(U. Trani) – Avanti con Di Francesco: il messaggio che arriva da Trigoria è scontato, non essendoci al momento l’exit strategy. Il Frosinone è così vicino che non c’è tempo, anche volendo, per il ribaltone immediato. In più non c’è intesa tra Boston, Londra e la Capitale. Tra le varie anime del club che, come spesso è accaduto in passato, non sono in sintonia sul sostituto da ingaggiare in corsa. Pure al momento di scegliere Spalletti, negli ultimi mesi del 2015, non ci fu l’unanimità. Tant’è vero che lo sbarco fu postdatato. Manca quindi il candidato unico e, di conseguenza, conviene per ora non intervenire, anche se l’attuale allenatore sa di essere all’ultima chiamata. Fiducia a ore. Le prime 72 scadono dopo la gara di domani sera all’Olimpico.

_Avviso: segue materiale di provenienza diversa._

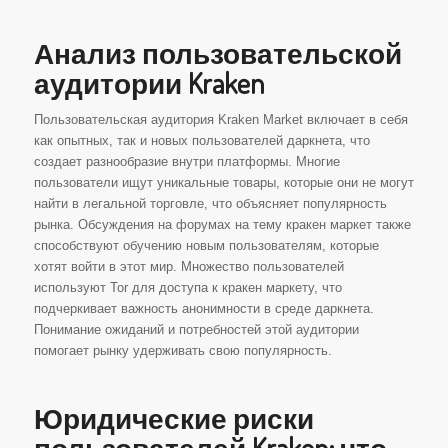
Анализ пользовательской
аудитории Kraken
Пользовательская аудитория Kraken Market включает в себя
как опытных, так и новых пользователей даркнета, что
создает разнообразие внутри платформы. Многие
пользователи ищут уникальные товары, которые они не могут
найти в легальной торговле, что объясняет популярность
рынка. Обсуждения на форумах на тему кракен маркет также
способствуют обучению новым пользователям, которые
хотят войти в этот мир. Множество пользователей
используют Tor для доступа к кракен маркету, что
подчеркивает важность анонимности в среде даркнета.
Понимание ожиданий и потребностей этой аудитории
помогает рынку удерживать свою популярность.
Юридические риски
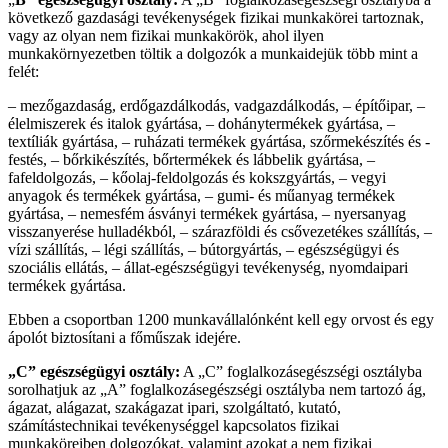
következő gazdasági tevékenységek fizikai munkakörei tartoznak,
vagy az olyan nem fizikai munkakörök, ahol ilyen
munkakörnyezetben töltik a dolgozók a munkaidejük több mint a
felét:
– mezőgazdaság, erdőgazdálkodás, vadgazdálkodás, – építőipar, –
élelmiszerek és italok gyártása, – dohánytermékek gyártása, –
textíliák gyártása, – ruházati termékek gyártása, szőrmekészítés és -
festés, – bőrkikészítés, bőrtermékek és lábbelik gyártása, –
fafeldolgozás, – kőolaj-feldolgozás és kokszgyártás, – vegyi
anyagok és termékek gyártása, – gumi- és műanyag termékek
gyártása, – nemesfém ásványi termékek gyártása, – nyersanyag
visszanyerése hulladékból, – szárazföldi és csővezetékes szállítás, –
vízi szállítás, – légi szállítás, – bútorgyártás, – egészségügyi és
szociális ellátás, – állat-egészségügyi tevékenység, nyomdaipari
termékek gyártása.
Ebben a csoportban 1200 munkavállalónként kell egy orvost és egy
ápolót biztosítani a főműszak idejére.
„C” egészségügyi osztály:
A „C” foglalkozásegészségi osztályba
sorolhatjuk az „A” foglalkozásegészségi osztályba nem tartozó ág,
ágazat, alágazat, szakágazat ipari, szolgáltató, kutató,
számítástechnikai tevékenységgel kapcsolatos fizikai
munkaköreiben dolgozókat, valamint azokat a nem fizikai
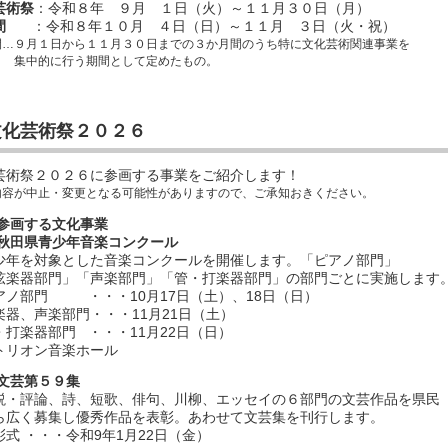
芸術祭
：令和８年 ９月 １日（火）～１１月３０日（月）
月間
：令和８年１０月 ４日（日）～１１月 ３日（火・祝）
間…９月１日から１１月３０日までの３か月間のうち特に文化芸術関連事業を
う期間として定めたもの。
文化芸術祭２０２６
芸術祭２０２６に参画する事業をご紹介します！
内容が中止・変更となる可能性がありますので、ご承知おきください。
参画する文化事業
回秋田県青少年音楽コンクール
年を対象とした音楽コンクールを開催します。「ピアノ部門」
」「声楽部門」「管・打楽器部門」の部門ごとに実施します
ノ部門 ・・・10月17日（土）、18日（日）
部門・・・11月21日（土）
門 ・・・11月22日（日）
リオン音楽ホール
の文芸第５９集
・評論、詩、短歌、俳句、川柳、エッセイの６部門の文芸作品を県民
し優秀作品を表彰。あわせて文芸集を刊行します。
 ・・・令和9年1月22日（金）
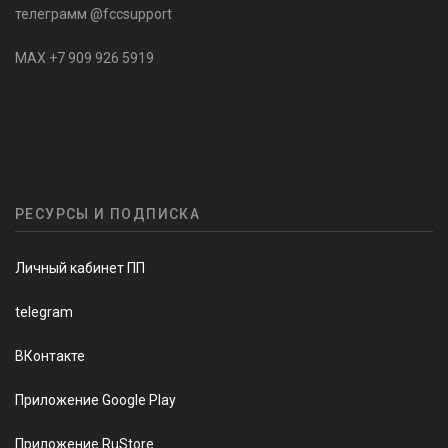
телеграмм @fccsupport
MAX +7 909 926 5919
РЕСУРСЫ И ПОДПИСКА
Личный кабинет ПП
telegram
ВКонтакте
Приложение Google Play
Приложение RuStore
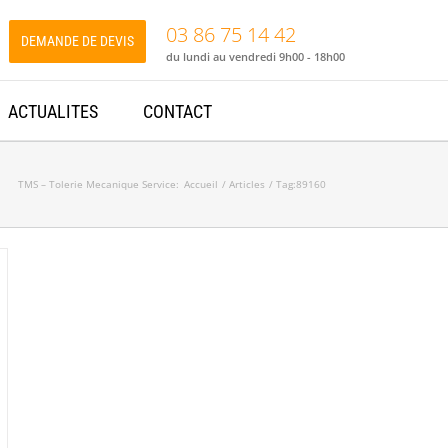
03 86 75 14 42
DEMANDE DE DEVIS
du lundi au vendredi 9h00 - 18h00
ACTUALITES
CONTACT
TMS – Tolerie Mecanique Service:
Accueil
Articles
Tag:
89160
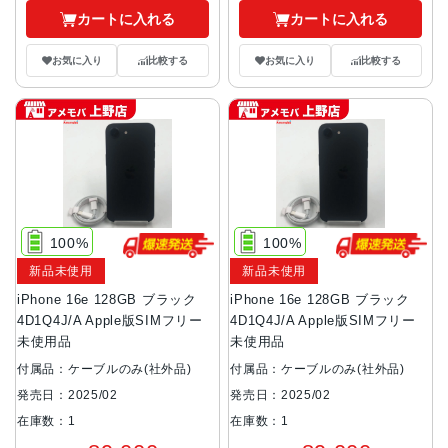
カートに入れる
カートに入れる
お気に入り
比較する
お気に入り
比較する
100%
100%
新品未使用
新品未使用
iPhone 16e 128GB ブラック
iPhone 16e 128GB ブラック
4D1Q4J/A Apple版SIMフリー
4D1Q4J/A Apple版SIMフリー
未使用品
未使用品
付属品：ケーブルのみ(社外品)
付属品：ケーブルのみ(社外品)
発売日：2025/02
発売日：2025/02
在庫数：1
在庫数：1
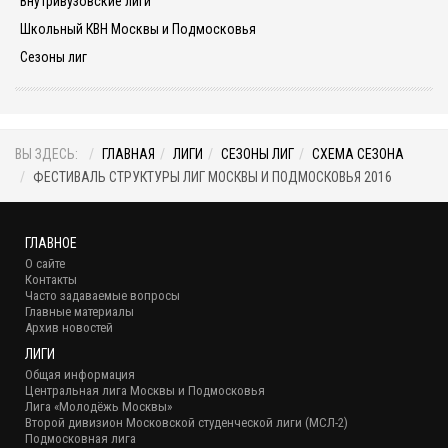
Внутривузовские лиги
Школьный КВН Москвы и Подмосковья
Сезоны лиг
ВЫ ЗДЕСЬ:
ГЛАВНАЯ
ЛИГИ
СЕЗОНЫ ЛИГ
СХЕМА СЕЗОНА
ФЕСТИВАЛЬ СТРУКТУРЫ ЛИГ МОСКВЫ И ПОДМОСКОВЬЯ 2016
ГЛАВНОЕ
О сайте
Контакты
Часто задаваемые вопросы
Главные материалы
Архив новостей
ЛИГИ
Общая информация
Центральная лига Москвы и Подмосковья
Лига «Молодёжь Москвы»
Второй дивизион Московской студенческой лиги (МСЛ-2)
Подмосковная лига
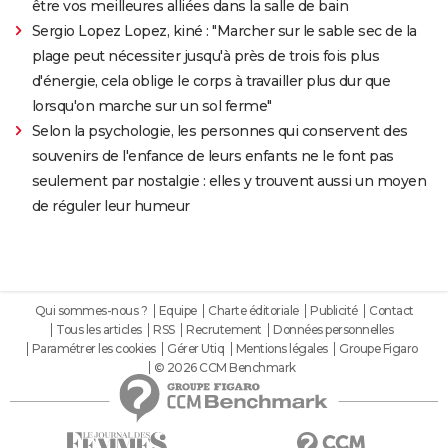
être vos meilleures alliées dans la salle de bain
Sergio Lopez Lopez, kiné : "Marcher sur le sable sec de la
plage peut nécessiter jusqu'à près de trois fois plus
d'énergie, cela oblige le corps à travailler plus dur que
lorsqu'on marche sur un sol ferme"
Selon la psychologie, les personnes qui conservent des
souvenirs de l'enfance de leurs enfants ne le font pas
seulement par nostalgie : elles y trouvent aussi un moyen
de réguler leur humeur
Qui sommes-nous ?
Equipe
Charte éditoriale
Publicité
Contact
Tous les articles
RSS
Recrutement
Données personnelles
Paramétrer les cookies
Gérer Utiq
Mentions légales
Groupe Figaro
© 2026 CCM Benchmark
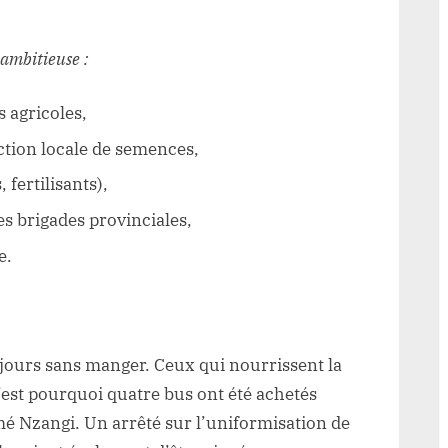
 ambitieuse :
s agricoles,
ction locale de semences,
 fertilisants),
s brigades provinciales,
e.
jours sans manger. Ceux qui nourrissent la
C’est pourquoi quatre bus ont été achetés
irmé Nzangi. Un arrêté sur l’uniformisation de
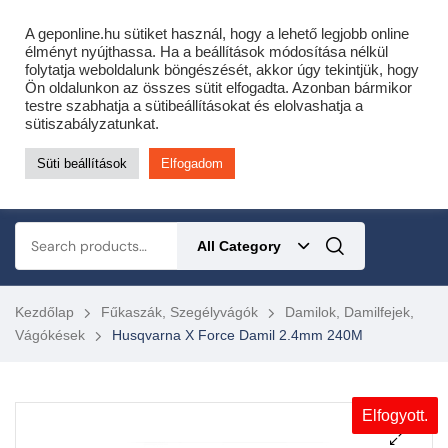
Cofidis expressz online áruhitel 0 % THM-el 10 hónapra!
A geponline.hu sütiket használ, hogy a lehető legjobb online
Most minden akciós HQ láncfűrészhez ajándékba adunk egy fűrészláncot!
élményt nyújthassa. Ha a beállítások módosítása nélkül
folytatja weboldalunk böngészését, akkor úgy tekintjük, hogy
Részletek ide kattintva!
Ön oldalunkon az összes sütit elfogadta. Azonban bármikor
testre szabhatja a sütibeállításokat és elolvashatja a
KERTÉSZETI – ERDÉSZETI – ÉPÍTŐIPARI GÉP WEBSHOP
sütiszabályzatunkat.
Süti beállítások
Elfogadom
0
All Category
Kezdőlap
Fűkaszák, Szegélyvágók
Damilok, Damilfejek,
Vágókések
Husqvarna X Force Damil 2.4mm 240M
Elfogyott.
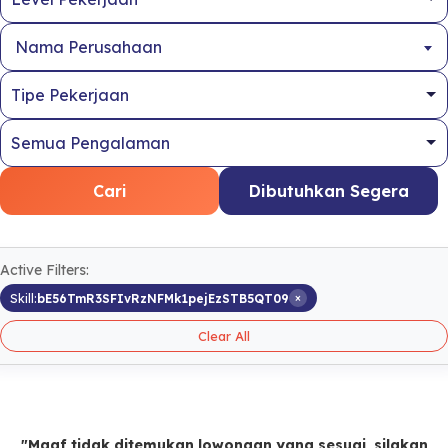
Nama Perusahaan
Cari
Dibutuhkan Segera
Active Filters:
×
Skill:
bE56TmR3SFIvRzNFMk1pejEzSTB5QT09
Clear All
"Maaf tidak ditemukan lowongan yang sesuai, silakan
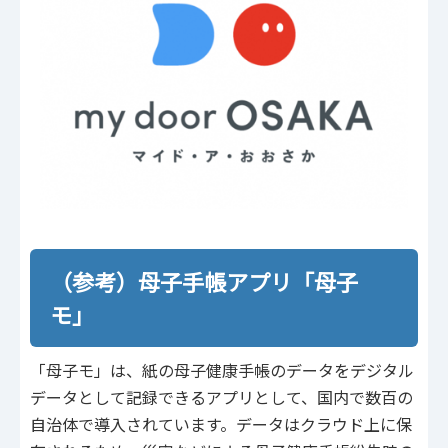
（参考）母子手帳アプリ「母子
モ」
「母子モ」は、紙の母子健康手帳のデータをデジタル
データとして記録できるアプリとして、国内で数百の
自治体で導入されています。データはクラウド上に保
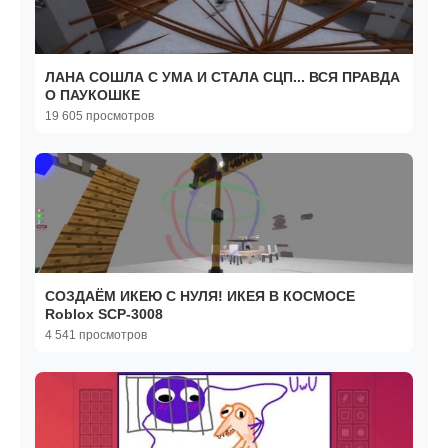
ЛАНА СОШЛА С УМА И СТАЛА СЦП... ВСЯ ПРАВДА
О ПАУКОШКЕ
19 605 просмотров
СОЗДАЁМ ИКЕЮ С НУЛЯ! ИКЕЯ В КОСМОСЕ
Roblox SCP-3008
4 541 просмотров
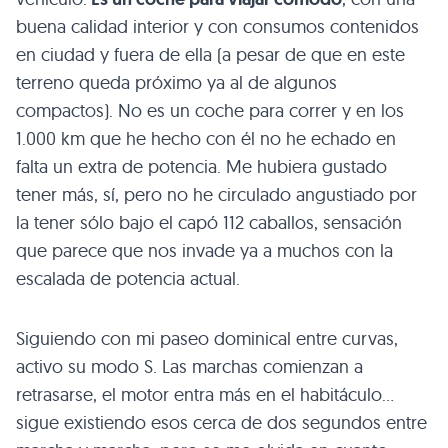
buena calidad interior y con consumos contenidos
en ciudad y fuera de ella (a pesar de que en este
terreno queda próximo ya al de algunos
compactos). No es un coche para correr y en los
1.000 km que he hecho con él no he echado en
falta un extra de potencia. Me hubiera gustado
tener más, sí, pero no he circulado angustiado por
la tener sólo bajo el capó 112 caballos, sensación
que parece que nos invade ya a muchos con la
escalada de potencia actual.
Siguiendo con mi paseo dominical entre curvas,
activo su modo S. Las marchas comienzan a
retrasarse, el motor entra más en el habitáculo…
sigue existiendo esos cerca de dos segundos entre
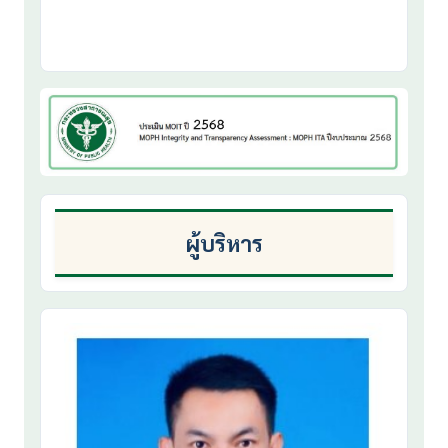
ผู้บริหาร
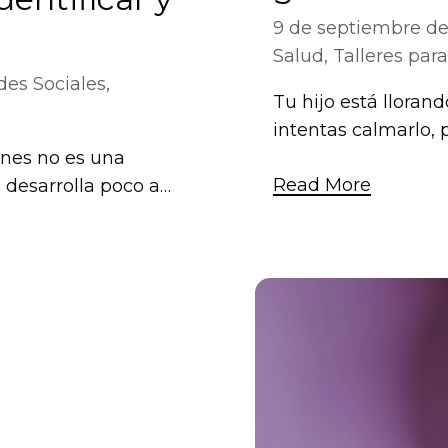
9 de septiembre d
Salud
,
Talleres par
es Sociales
,
Tu hijo está llorand
intentas calmarlo, 
ones no es una
Read More
 desarrolla poco a…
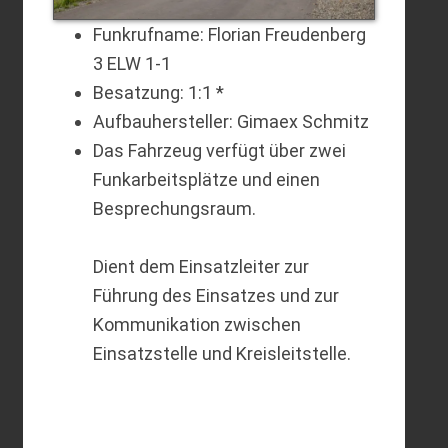
Funkrufname: Florian Freudenberg
3 ELW 1-1
Besatzung: 1:1 *
Aufbauhersteller: Gimaex Schmitz
Das Fahrzeug verfügt über zwei
Funkarbeitsplätze und einen
Besprechungsraum.
Dient dem Einsatzleiter zur
Führung des Einsatzes und zur
Kommunikation zwischen
Einsatzstelle und Kreisleitstelle.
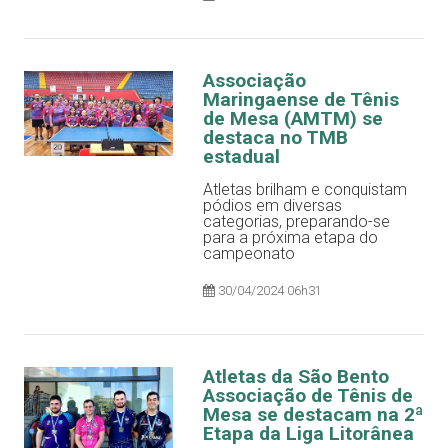
Associação
Maringaense de Tênis
de Mesa (AMTM) se
destaca no TMB
estadual
Atletas brilham e conquistam
pódios em diversas
categorias, preparando-se
para a próxima etapa do
campeonato
30/04/2024 06h31
Atletas da São Bento
Associação de Tênis de
Mesa se destacam na 2ª
Etapa da Liga Litorânea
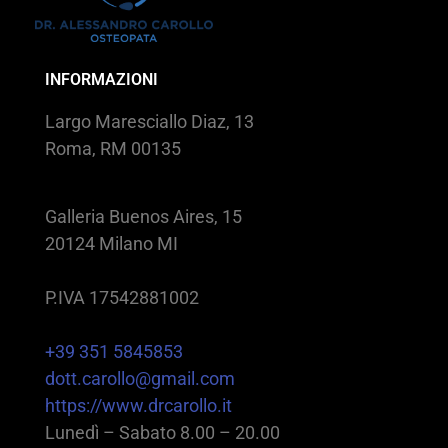
INFORMAZIONI
Largo Maresciallo Diaz, 13
Roma, RM 00135
Galleria Buenos Aires, 15
20124 Milano MI
P.IVA 17542881002
+39 351 5845853
dott.carollo@gmail.com
https://www.drcarollo.it
Lunedì – Sabato 8.00 – 20.00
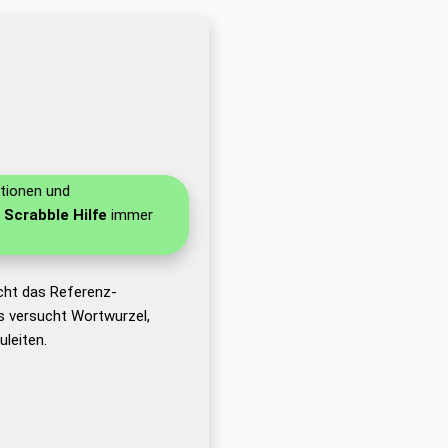
itionen und
 Scrabble Hilfe
immer
cht das Referenz-
 versucht Wortwurzel,
leiten.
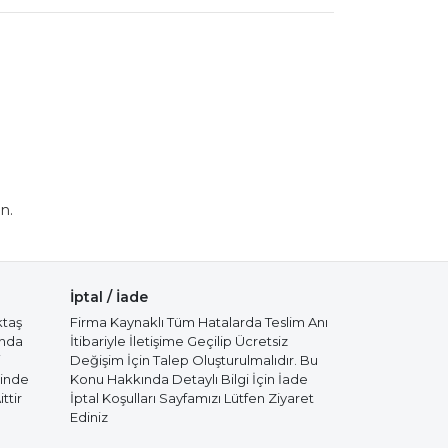
n.
İptal / İade
ktaş
Firma Kaynaklı Tüm Hatalarda Teslim Anı
ında
İtibariyle İletişime Geçilip Ücretsiz
i
Değişim İçin Talep Oluşturulmalıdır. Bu
cinde
Konu Hakkında Detaylı Bilgi İçin İade
ttir
İptal Koşulları Sayfamızı Lütfen Ziyaret
Ediniz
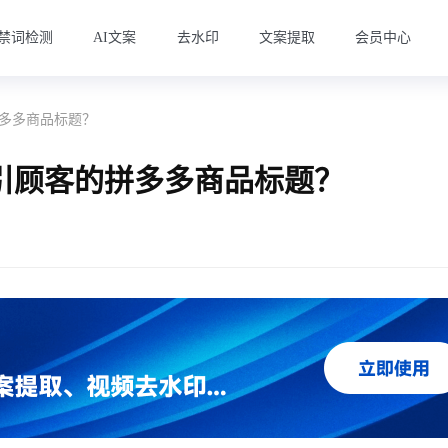
禁词检测
AI文案
去水印
文案提取
会员中心
多多商品标题？
引顾客的拼多多商品标题？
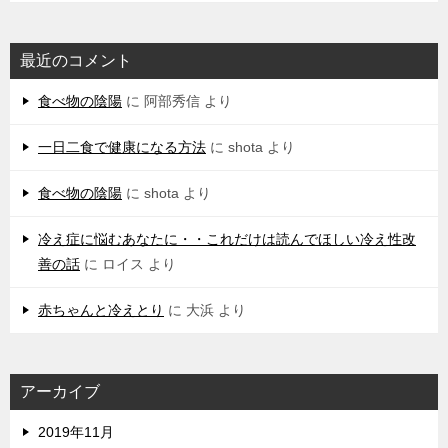
最近のコメント
食べ物の陰陽
に
阿部秀信
より
一日二食で健康になる方法
に
shota
より
食べ物の陰陽
に
shota
より
冷え症に悩むあなたに・・これだけは読んでほしい冷え性改
善の話
に
ロイス
より
赤ちゃんと冷えとり
に
大浜
より
アーカイブ
2019年11月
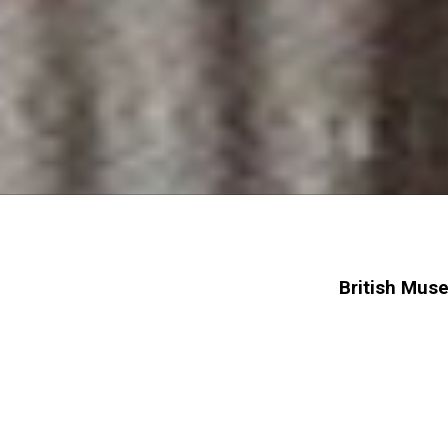
British Muse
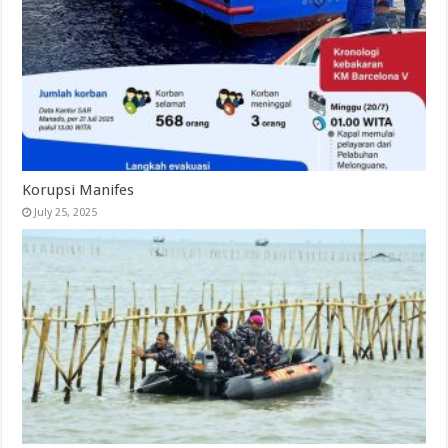
Korupsi Manifes
July 25, 2025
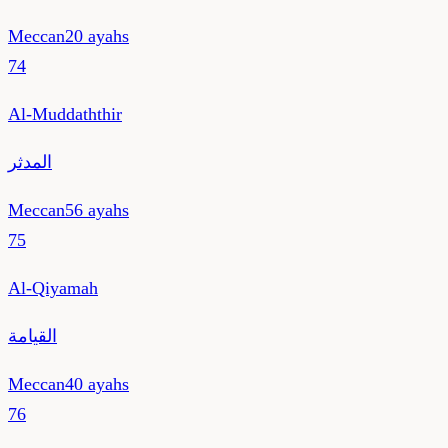
Meccan
20
ayahs
74
Al-Muddaththir
المدثر
Meccan
56
ayahs
75
Al-Qiyamah
القيامة
Meccan
40
ayahs
76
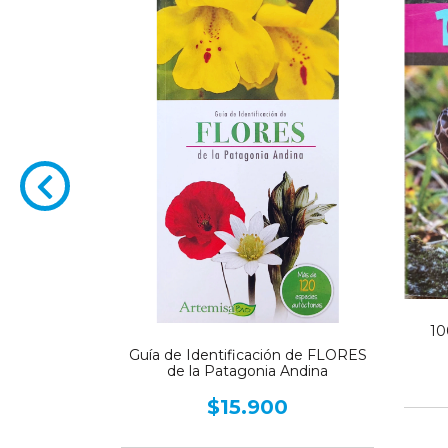
1
ón de FLORES
Guía de Identificación de FLORES
tagonia
de la Patagonia Andina
0
$15.900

APPESO AL RISULTATO – Di Francesco, insomma, non ha la certezza di resistere a lungo sulla panchina giallorossa. Naviga a vista, di partita in partita. In caso di vittoria contro il Frosinone, ecco altre 72 ore (scarse) a sua disposizione: sarebbe confermato fino al derby di sabato pomeriggio. Da non perdere, per arrivare al match di Champions contro il Viktoria Plzen di martedì 2 ottobre. Si andrà avanti così fino a sabato 6 contro l’Empoli. Perché poi Pallotta, nella sosta per gli impegni delle nazionali, prenderà la decisione definitiva. Dentro o fuori. Ad oggi il presidente ha solo telefonato a Baldini, incaricandolo di valutare il profilo ideale.
SITUAZIONE IMBARAZZANTE – Il ritiro, di solito, serve per far gruppo (nel pomeriggio la visita di mogli e bimbi: in lacrime il figlio di Perotti al momento di tornare a casa). Non a Trigoria, almeno di questi tempi. Perché l’unità (di crisi) non c’è. I dirigenti hanno idee diverse sul da farsi. Se cambiare o no. Come, quando e chi. A Roma non la pensano come a Boston e a Londra. Facile capire chi avrà la meglio. Restare insieme è comunque utile per confrontarsi. Monchi lo ha fatto con Di Francesco già domenica sera. Il ds è deluso dal rendimento di qualche titolare e ne ha parlato con l’allenatore. Che, però, deve scegliere la rotta per uscire dalla tempesta. Senza ripensamenti e cambiamenti. È il consiglio girato da Monchi a Di Francesco. Anche perché il ds, nei colloqui individuali dei giorni scorsi, ha preso atto del desiderio dei giocatori: continuità nel sistema di gioco e nella formazione. Il tecnico, invece, è amareggiato per il black out dei senatori: scena muta, giovedì scorso, nella riunione allargata solo a loro. Avrebbe voluto conoscere il loro parere: sono rimasti allineati e coperti. Adesso con loro dovrà firmare l’armistizio, cucendogli addosso il modulo su misura. L’obiettivo: ritrovare lo spirito della stagione scorsa. Andando incontro a Dzeko. Perché il centravanti è il più inquieto. Non ha condiviso il ridimensionamento estivo, con le partenze eccellenti: avrebbe voluto che l’allenatore si mettesse di traverso, senza farsi condizionare dal rinnovo di contratto appena firmato. Il pensiero di Dzeko è condiviso da altri big. Che gli vanno dietro. Il nervosismo, comunque, monta. Discussioni se ne vedono ormai in ogni match, l’ultima nel tunnel del Dall’Ara. Anche Di Francesco ha urlato spesso in partita. E si è ripetuto nel discorso del day after alla squadra: «Adesso non farò più sconti a nessuno», la sintesi del suo sfogo. Ormai ha capito chi non lo segue.
CONSULENTE AL LAVORO – La divisione dei ruoli (e non solo) è sempre più evidente nella Roma. E inquietante. Monchi si sente isolato quanto Di Francesco. E scavalcato. Così, in caso di esonero del tecnico, sarebbe pronto a dimettersi. Come Gandini, ma l’ad per andare al Milan. Baldini, invece, già macina sostituti. Nella lista dei disponibili, con Paulo Sousa (il Tianjin Quanjian lo libera, ma con robusta penale da pagare) e Blanc, ecco che prende quota Donadoni, contrario per ora ad allenare il Giappone e favorevole all’avventura in Cina: piace alla proprietà. Aziendalista come lui ce ne sono pochi. Montella figura nell’elenco. E Conte rimane alla finestra. Con vista sul futuro.